O interesse exagerado na zona de crescimento ameaça matar o melhor da ciência, sua alma, porque o verdadeiro progresso do conhecimento não se limita de forma alguma a esta zona. Para quem não vê senão a zona de crescimento, a ciência começa a parecer uma revelação, que não foi precedida de nenhum trabalho preparatório. Esta é Atenas, que emergiu da cabeça de Zeus quando adulta, totalmente armada; mal tendo tempo para respirar pela primeira vez, ela balançou o ar com seu grito de guerra. Quem se atreveria a acrescentar algo a tal ciência? Mas e se alguma parte dessa estrutura brilhante se revelar inutilizável? A superioridade das últimas conquistas engana e, quando elas entram em colapso, você se pergunta como pôde se deixar levar por este ouropel.

Mas adicione mais uma dimensão - profundidade espacial! Aprenda a ver os galhos por trás do halo da folhagem, os próprios galhos que a conectam ao tronco que vai para o solo. E a árvore da ciência aparecerá diante de você, você verá algo eternamente vivo, ao mesmo tempo mutável e constante. E não apenas uma borda crescente, um dossel efêmero de folhagem, condenado à morte se a geada cair de repente.

A ciência adquire significado real quando é vista não como uma realidade abstrata, mas como o resultado do trabalho de todas as gerações - tanto da presente como das que não existem mais.

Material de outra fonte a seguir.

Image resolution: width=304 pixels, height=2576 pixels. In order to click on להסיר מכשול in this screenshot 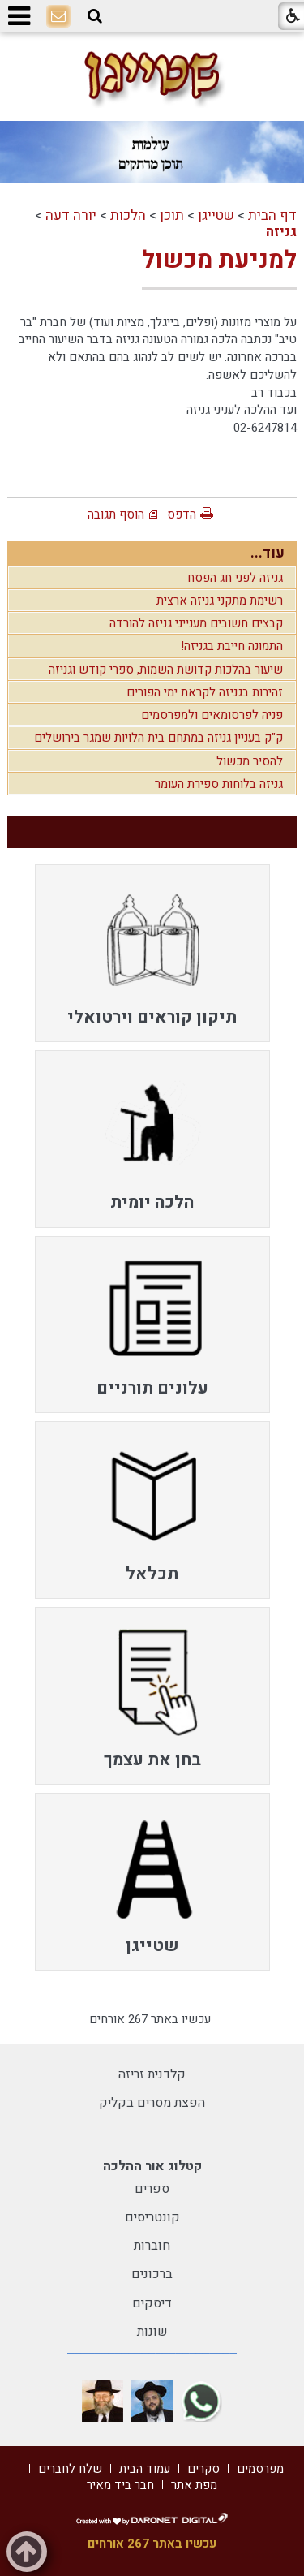 , I will do `click(249, 761)`.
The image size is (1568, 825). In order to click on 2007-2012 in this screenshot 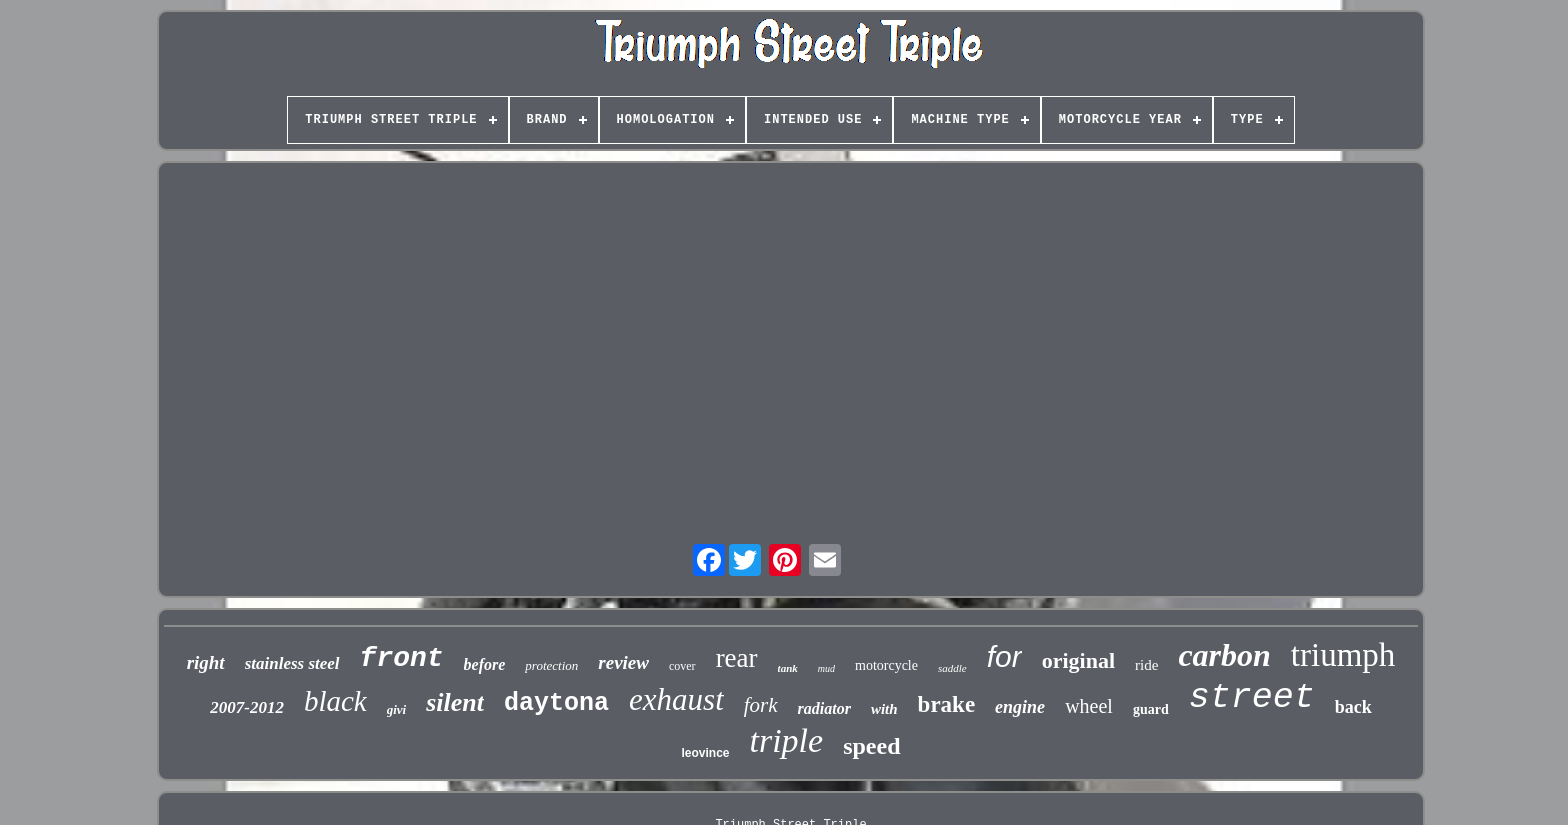 , I will do `click(247, 707)`.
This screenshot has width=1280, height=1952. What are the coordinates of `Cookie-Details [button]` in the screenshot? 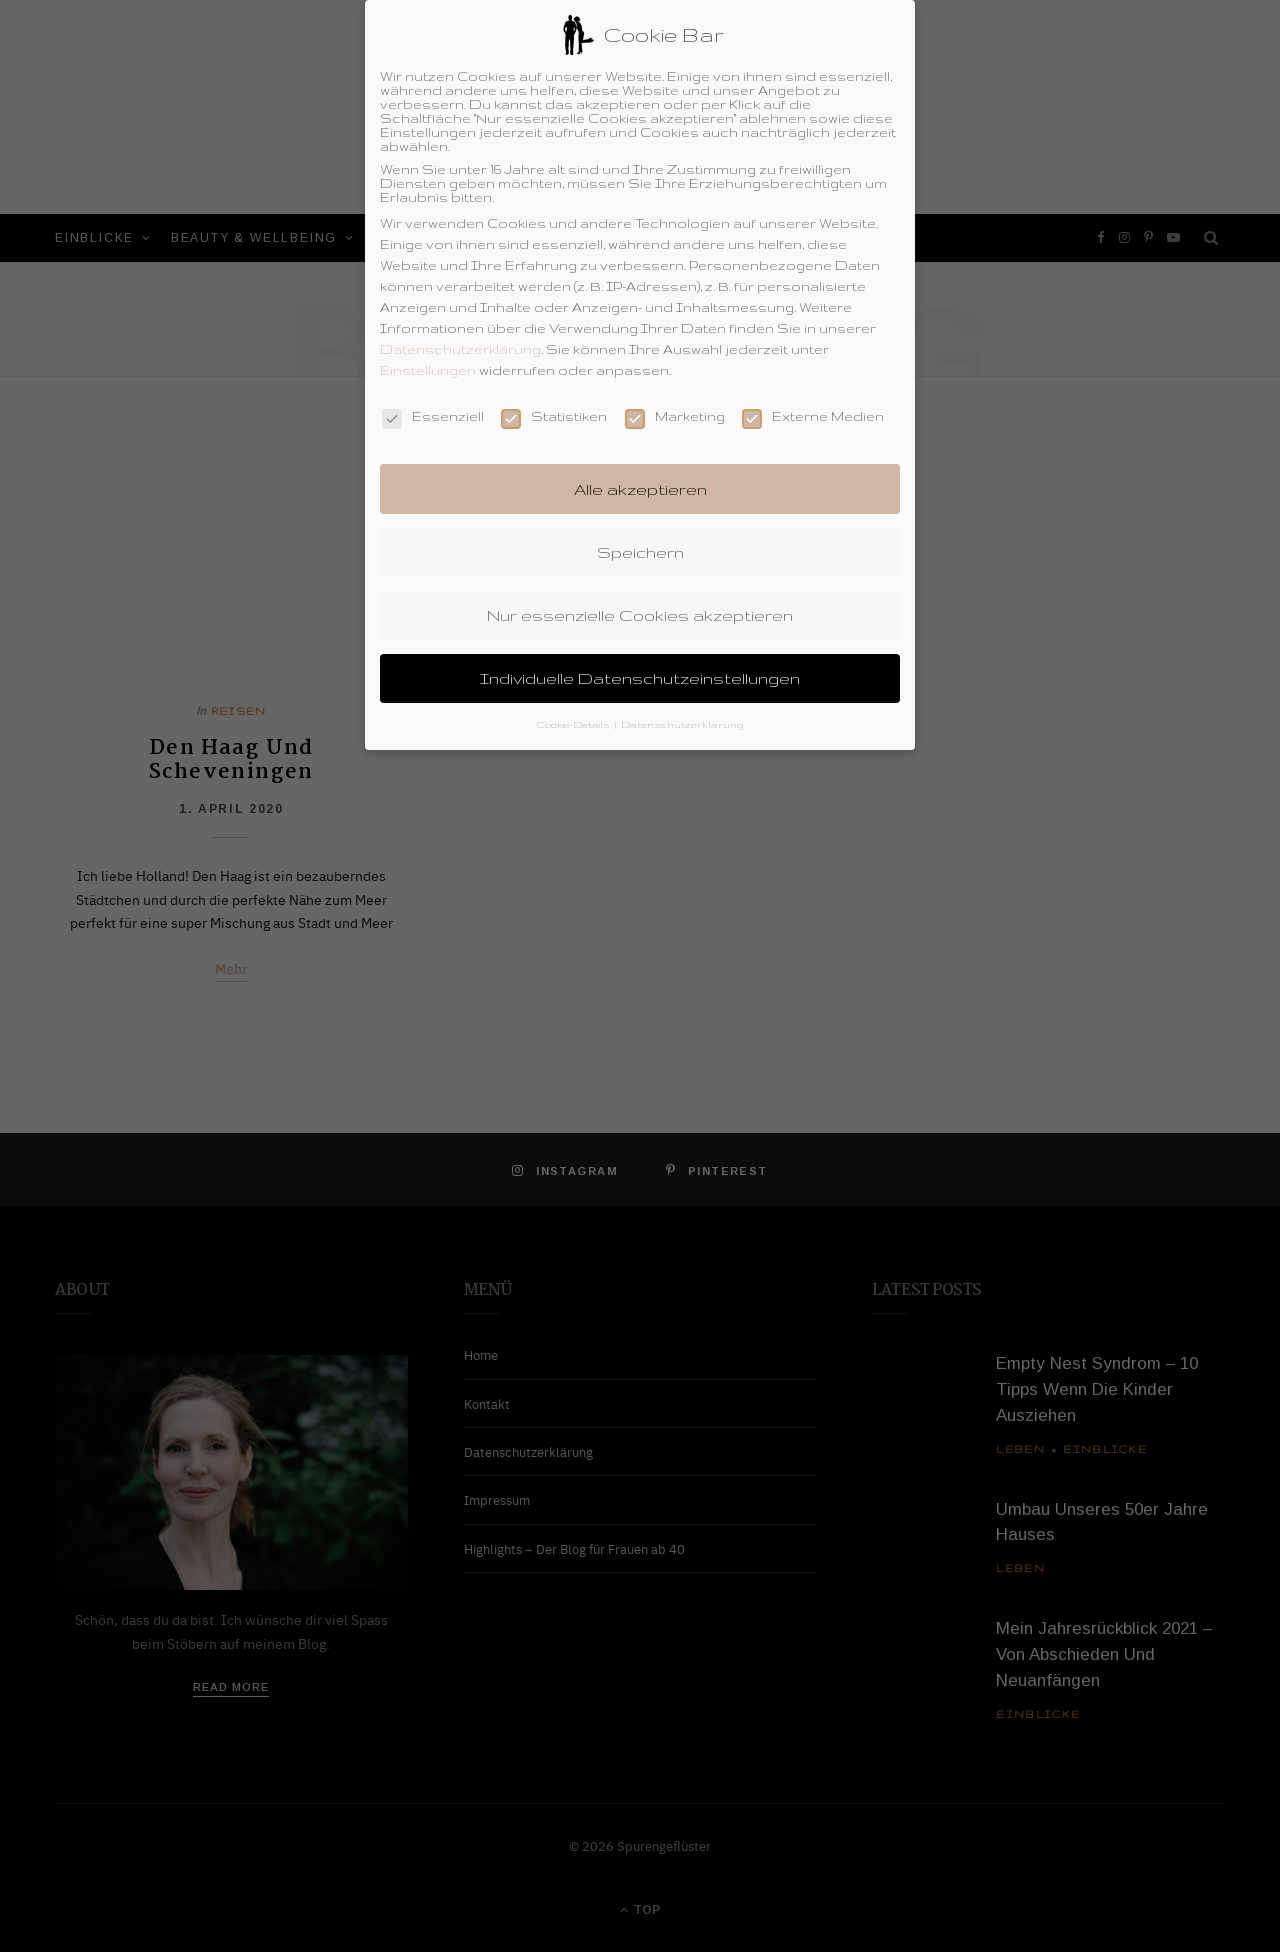 It's located at (575, 712).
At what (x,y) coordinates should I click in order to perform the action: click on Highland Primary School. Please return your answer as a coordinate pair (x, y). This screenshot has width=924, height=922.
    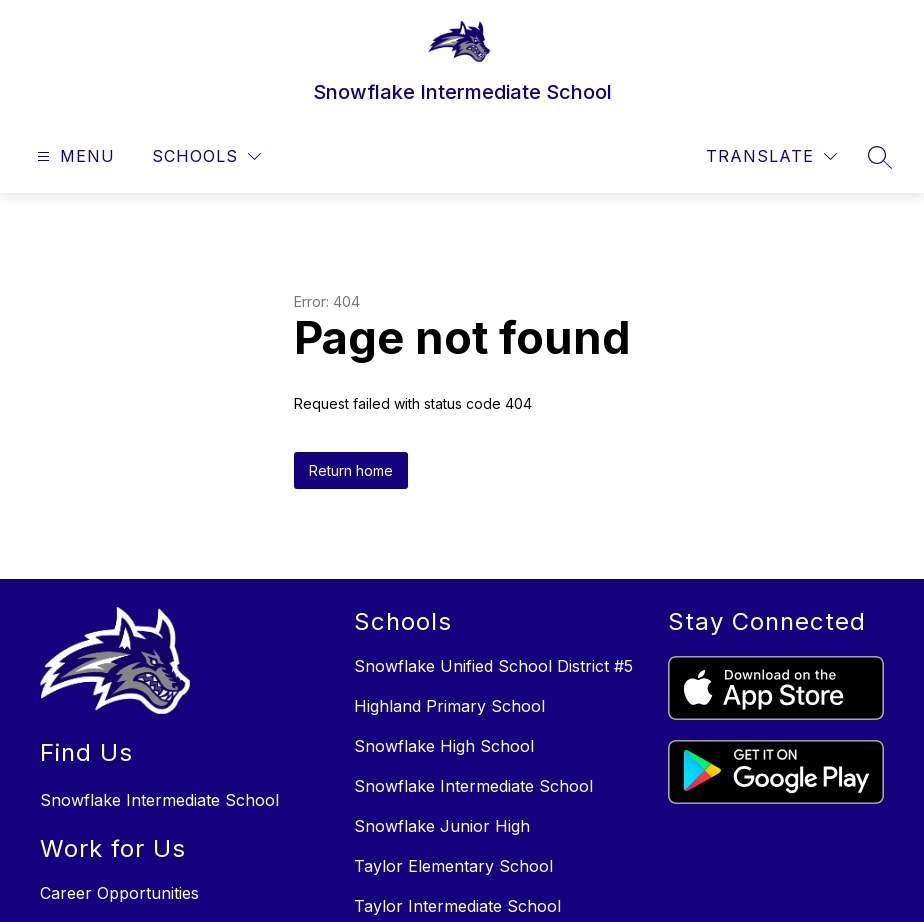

Nenhuma posição científica, nenhuma observação, nenhuma ideia existe por si mesma. Qualquer ideia é fruto do esforço despendido por alguém, e até que você descubra quem foi essa pessoa, em que país trabalhou, o que ela considerou ser verdade e o que foi um delírio, até que você saiba de tudo isso, você não será capaz de compreender verdadeiramente esta ou aquela tese ou fato científico, esta ou aquela ideia.

Considere um pouco do que a história da ciência ensina.

Primeiro, se a ciência não é uma revelação, mas um produto da mente humana, ela pode ser desenvolvida ainda mais. Se uma lei científica não é uma verdade eterna, se é apenas uma generalização adequada, segundo algumas pessoas, para descrever uma certa classe de observações, então é possível que outras pessoas achem outra generalização mais aceitável. A verdade científica limitada, não absoluta, contém espaço para melhorias adicionais. Até que isso seja compreendido, todas as pesquisas científicas não terão sentido.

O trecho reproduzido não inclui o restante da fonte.